Buongiorno mamme, l’allattamento è un argomento davvero “scottante” poiché solleva tante domande e perché spesso divide le mamme in opposte fazioni, personalmente credo che ogni mamma sia in grado e abbia il diritto di scegliere come, quando e perché allattare il proprio figlio senza doversi giustificare con nessuno, sia che essa allatti 12 volte al dì oppure non lo faccia affatto e scelta il biberon.

Oggi ho trovato una notizia che potrà aiutare molte mamme che desiderano allattare al seno i propri figli ma che magari hanno subito uno stop dovuto a moltiplici cause come ad esempio un parto pretermine, una malattia della madre e del bambino, la necessità per un periodo di allattare tramite il tiralatte e così via.

Le sostanze che incrementano la produzione di latte vengono chiamate galattogoghe e possono essere dei farmaci oppure rimedi naturali, fino ad oggi c’era molto scetticismo attorno a queste medicine miracolose, oggi invece arriva uno studio condotto dal Dipartimento di Scienze Pediatriche medico-chirurgiche e Neuroscienze dello Sviluppo del Policlinico Gemelli che da l’ok definitivo a questa classe di farmaci in grado di stimolare la produzione di latte materno nel caso ce ne sia una scarsa quantità.

L’ok arriva dopo la revisione di molteplici ricerche sugli effetti dei farmaci pubblicata sul Journal of pharmacy and pharmaceutical sciences dall’équipe di Alberto Zuppa, professore associato dell’Università Cattolica di Roma. Lo studio ha analizzato medicinali e i cosiddetti rimedi naturali come il fieno greco, la silimarina e la galega, sui quali però ancora non ci sono sufficienti evidenze scientifiche per dichiararne l’efficacia e soprattutto la sicurezza.

Ma come funzionano i farmaci galattogoghi? Questi farmaci sono in grado di stimolare la ghiandola ipofisaria nella produzione dell’ormone della prolattina, il principale imputato del meccanismo della lattazione.
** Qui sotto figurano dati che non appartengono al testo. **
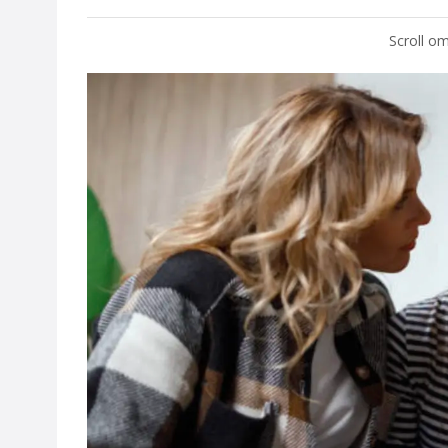
Scroll om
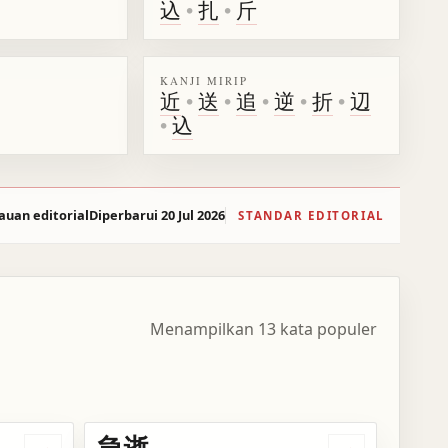
込
•
扎
•
斤
KANJI MIRIP
近
•
送
•
追
•
逆
•
折
•
辺
•
込
auan editorial
Diperbarui 20 Jul 2026
STANDAR EDITORIAL
Menampilkan 13 kata populer
急逝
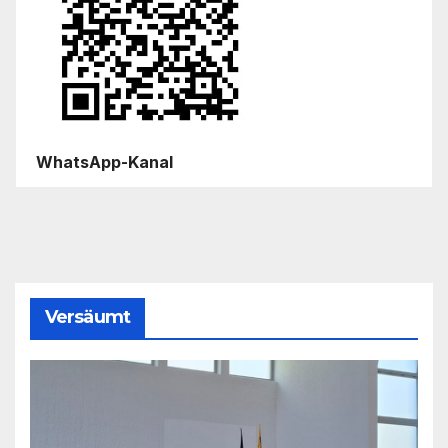
WhatsApp-Kanal
Versäumt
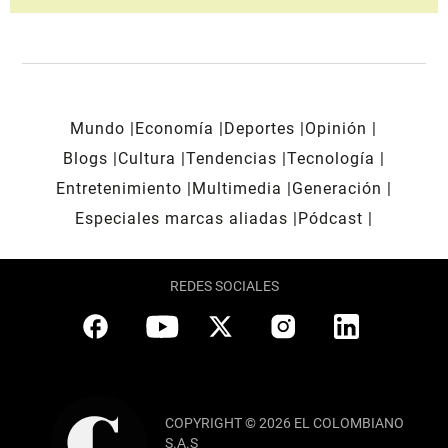
Mundo
Economía
Deportes
Opinión
Blogs
Cultura
Tendencias
Tecnología
Entretenimiento
Multimedia
Generación
Especiales marcas aliadas
Pódcast
REDES SOCIALES
COPYRIGHT © 2026 EL COLOMBIANO
S.A.S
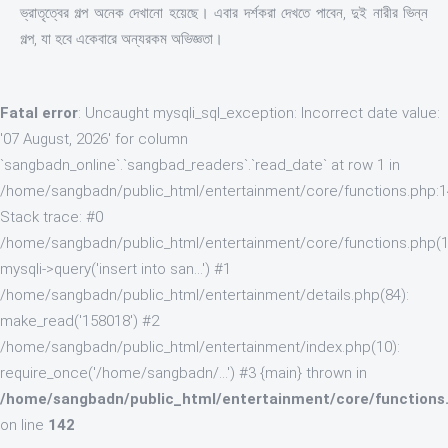
ভ্রাতৃত্বের গল্প অনেক দেখানো হয়েছে। এবার দর্শকরা দেখতে পাবেন, দুই নারীর ভিন্ন
গল্প, যা হবে একেবারে অন্যরকম অভিজ্ঞতা।
Fatal error
: Uncaught mysqli_sql_exception: Incorrect date value:
'07 August, 2026' for column
`sangbadn_online`.`sangbad_readers`.`read_date` at row 1 in
/home/sangbadn/public_html/entertainment/core/functions.php:
Stack trace: #0
/home/sangbadn/public_html/entertainment/core/functions.php(1
mysqli->query('insert into san...') #1
/home/sangbadn/public_html/entertainment/details.php(84):
make_read('158018') #2
/home/sangbadn/public_html/entertainment/index.php(10):
require_once('/home/sangbadn/...') #3 {main} thrown in
/home/sangbadn/public_html/entertainment/core/functions
on line
142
Il farmaco più usato in tal senso è il domperidone un principio attivo usato per favorire la motilità intestinale, per curare il vomito e per disturbi a livello gastroenterologico.

Nei Paesi in cui il domperidone non è disponibile, come gli Stati Uniti, può essere sostituito dalla metoclopramide, usata in genere come antiemetico
afferma Zuppa, che invece sconsiglia l’uso di farmaci neurolettici come la clorpromazina per i possibili effetti a breve e lungo termine sullo sviluppo del sistema nervoso centrale del neonato.

Se avete questo tipo di problema, chiedete consiglio al vostro ginecologo o al pediatra.